Google Founder Larry Page Funding Flying Car Companies Zee.Aero And Kitty Hawk
Larry Page, the co-founder of Google, has personally funneled over $100 million into a pair of secretive startups looking to revolutionize personal transport by developing flying cars, according to a new report from Bloomberg Businessweek.
The report claims Page is backing the secretive Zee.Aero, a company that was initially set up six years ago and three years later, moved across the road from Google’s huge headquarters in Mountain View. At the time, the company was reported to be working on a flying car — based on a patent filing — but little was known about Zee.Aero and who was backing it.

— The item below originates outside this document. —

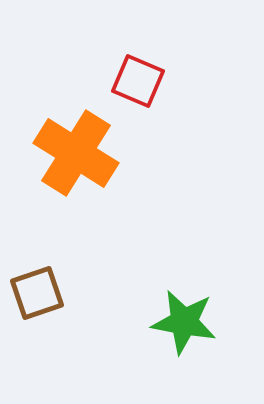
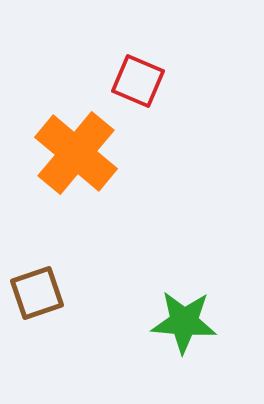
orange cross: rotated 8 degrees clockwise
green star: rotated 6 degrees counterclockwise
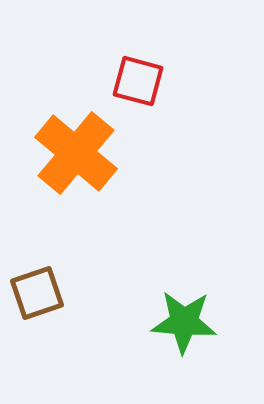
red square: rotated 8 degrees counterclockwise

The report, based on information from 10 people familiar with the company's plans, including former employees, says Page initially lived in an apartment above the company’s offices, but as it expanded, he had to move out. While he lived there, Page was not referred to by name to preserve secrecy, but was called GUS, which stood for guy upstairs. The report claims the company has now ditched the original design for two new designs, which it is currently testing at an airport in the small town of Hollister, about a 70-minute drive north of Mountain View.
“Both [designs] have a narrow body, a bulbous cockpit with room for one person upfront, and a wing at the back,” the report says. “In industry lingo, the planes are pushers, with two propellers in the rear. One of the prototypes looks like a small conventional plane; the other has spots for small propellers along the main body, three per side.” According to people who work at the airport, the aircraft sound like air-raid sirens when they take off.
The broad goal of Page — as well as numerous other startups working in this area — is to develop an all-electric vehicle that can take off and land vertically, and is small enough to fit in customers' garages.
In the last three years, the company has hired experts in aerospace design, software engineers and battery technology, poaching people from places like SpaceX, NASA, and Boeing, the report says.
As well as funding Zee.Aero, Page is reported to be backing Kitty Hawk, another company working on a flying car, which last year registered its business at a location half a mile from Zee.Aero’s offices. It is staffed with some employees sequestered from Zee.Aero and, according to regulatory filings, is being led by Sebastian Thrun, the man who founded Google’s self-driving car program as well as its experimental Google X division.
The smaller Kitty Hawk team of a dozen engineers is working on a design that “resembles a giant version of a quadcopter drone.”
Many other companies around the world are working on similar projects but Page’s efforts seem to be leading the way, with developments in battery technology and electric motors — spearheaded by companies like Tesla and Google in the electric and autonomous car market — helping make flying cars a possibility.
“Self-flying aircraft is so much easier than what the auto companies are trying to do with self-driving cars,” Mark Moore, an aeronautical engineer who has spent his career designing advanced aircraft at NASA, told Bloomberg, adding: “Over the past five years, there have been these tremendous advances in the underlying technology. What appears in the next 5 to 10 years will be incredible.”